A multi-year phishing operation targeting the US aerospace and defense sectors has revealed how attackers successfully manipulated trust relationships to obtain sensitive software, including from employees linked to NASA.
According to findings from the NASA Office of Inspector General, a Chinese national orchestrated a sophisticated social engineering campaign by impersonating US-based researchers and engineers. The attacker used carefully crafted emails and fake identities to convince victims they were communicating with legitimate colleagues.
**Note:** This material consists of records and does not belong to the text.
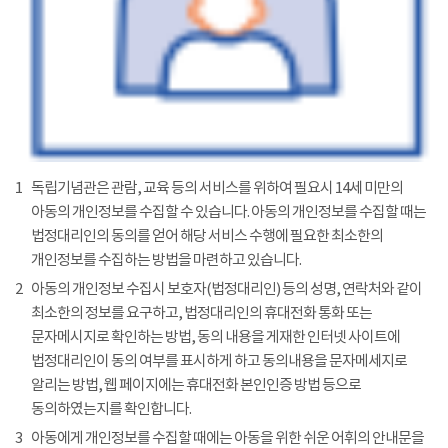
1
독립기념관은 관람, 교육 등의 서비스를 위하여 필요시 14세 미만의
아동의 개인정보를 수집할 수 있습니다. 아동의 개인정보를 수집할 때는
법정대리인의 동의를 얻어 해당 서비스 수행에 필요한 최소한의
개인정보를 수집하는 방법을 마련하고 있습니다.
2
아동의 개인정보 수집시 보호자(법정대리인) 등의 성명, 연락처와 같이
최소한의 정보를 요구하고, 법정대리인의 휴대전화 통화 또는
문자메시지로 확인하는 방법, 동의 내용을 게재한 인터넷 사이트에
법정대리인이 동의 여부를 표시하게 하고 동의내용을 문자메세지로
알리는 방법, 웹 페이지에는 휴대전화 본인인증 방법 등으로
동의하였는지를 확인합니다.
3
아동에게 개인정보를 수집할 때에는 아동을 위한 쉬운 어휘의 안내문을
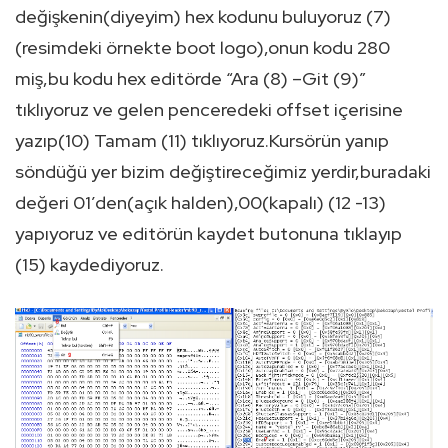
değişkenin(diyeyim) hex kodunu buluyoruz (7)
(resimdeki örnekte boot logo),onun kodu 280
miş,bu kodu hex editörde “Ara (8) –Git (9)”
tıklıyoruz ve gelen penceredeki offset içerisine
yazıp(10) Tamam (11) tıklıyoruz.Kursörün yanıp
söndüğü yer bizim değiştireceğimiz yerdir,buradaki
değeri 01’den(açık halden),00(kapalı) (12 -13)
yapıyoruz ve editörün kaydet butonuna tıklayıp
(15) kaydediyoruz.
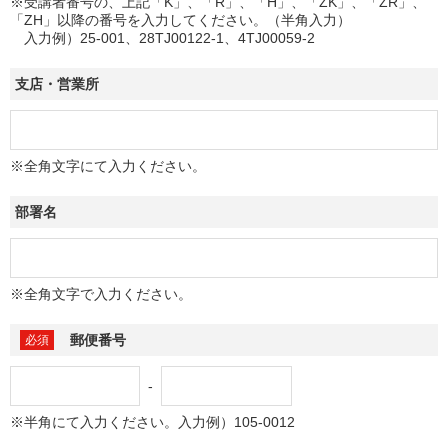
※受講者番号の、上記「K」、「R」、「H」、「ZK」、「ZR」、
「ZH」以降の番号を入力してください。（半角入力）
入力例）25-001、28TJ00122-1、4TJ00059-2
支店・営業所
※全角文字にて入力ください。
部署名
※全角文字で入力ください。
郵便番号
-
※半角にて入力ください。入力例）105-0012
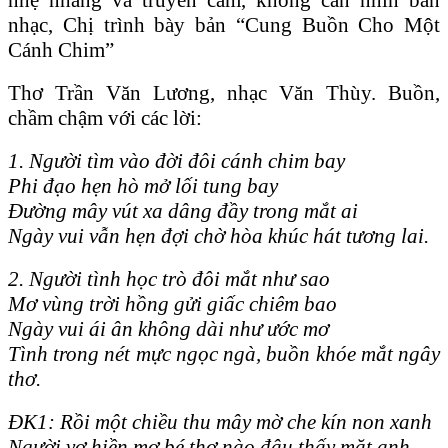
nhạc, Chị trình bày bản “Cung Buồn Cho Một
Cánh Chim”
Thơ Trần Văn Lương, nhạc Văn Thùy. Buồn,
chầm chậm với các lời:
1. Người tìm vào đời đôi cánh chim bay
Phi đạo hẹn hò mở lối tung bay
Đường mây vút xa dâng đầy trong mắt ai
Ngày vui vẫn hẹn đợi chờ hòa khúc hát tương lai.
2. Người tình học trò đôi mắt như sao
Mơ vùng trời hồng gửi giấc chiêm bao
Ngày vui ái ân không dài như ước mơ
Tình trong nét mực ngọc ngà, buồn khóe mắt ngây
thơ.
ĐK1: Rồi một chiều thu mây mờ che kín non xanh
Người vợ hiền mơ bé thơ nào đâu thấy mặt anh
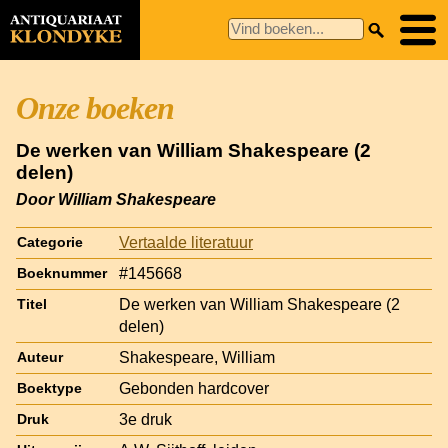
Onze boeken
De werken van William Shakespeare (2
delen)
Door William Shakespeare
Vertaalde literatuur
Categorie
#145668
Boeknummer
De werken van William Shakespeare (2
Titel
delen)
Shakespeare, William
Auteur
Gebonden hardcover
Boektype
3e druk
Druk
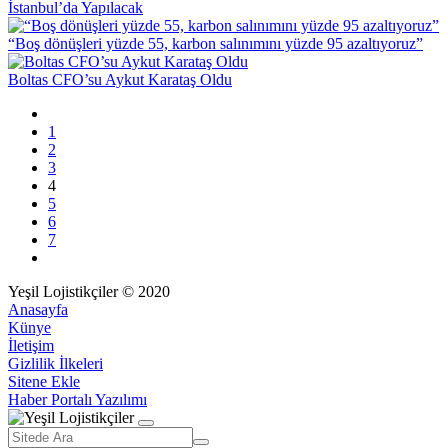
İstanbul’da Yapılacak
“Boş dönüşleri yüzde 55, karbon salınımını yüzde 95 azaltıyoruz”
Boltas CFO’su Aykut Karataş Oldu
1
2
3
4
5
6
7
Yeşil Lojistikçiler © 2020
Anasayfa
Künye
İletişim
Gizlilik İlkeleri
Sitene Ekle
Haber Portalı Yazılımı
The scheme ran from 2017 through 2021 and targeted a wide range of organizations, including NASA, the US military, federal agencies, universities, and private companies. Victims were approached with requests for access to proprietary aerospace software and source code, often under the pretense of collaboration or academic exchange.
Investigators found that in several cases, targets unknowingly complied, sending controlled or restricted data without realizing the recipient was part of a foreign intelligence-linked operation. The stolen software is believed to have applications in aerodynamic modeling and advanced weapons development, raising national security concerns.
The individual behind the campaign was identified as Song Wu, an engineer associated with a Chinese state-owned aerospace and defense company. US authorities charged him in 2024 with wire fraud and aggravated identity theft. He remains at large and is listed among wanted suspects.
The operation relied heavily on social engineering rather than technical exploits. Attackers invested time in researching targets, building believable personas, and maintaining long-term communication to establish trust. In some instances, repeated requests for software and irregular payment or transfer methods were used, which investigators later highlighted as warning signs.
Officials emphasized that the case demonstrates how even highly technical organizations remain vulnerable to human-focused attacks. By bypassing traditional security controls and exploiting professional relationships, the campaign was able to extract sensitive information without triggering immediate suspicion.
The incident reflects a broader pattern in cyber espionage, where threat actors prioritize credential theft, impersonation, and trust manipulation over direct system compromise. Security experts continue to stress the importance of employee awareness and strict handling procedures for export-controlled technologies to reduce exposure to similar attacks.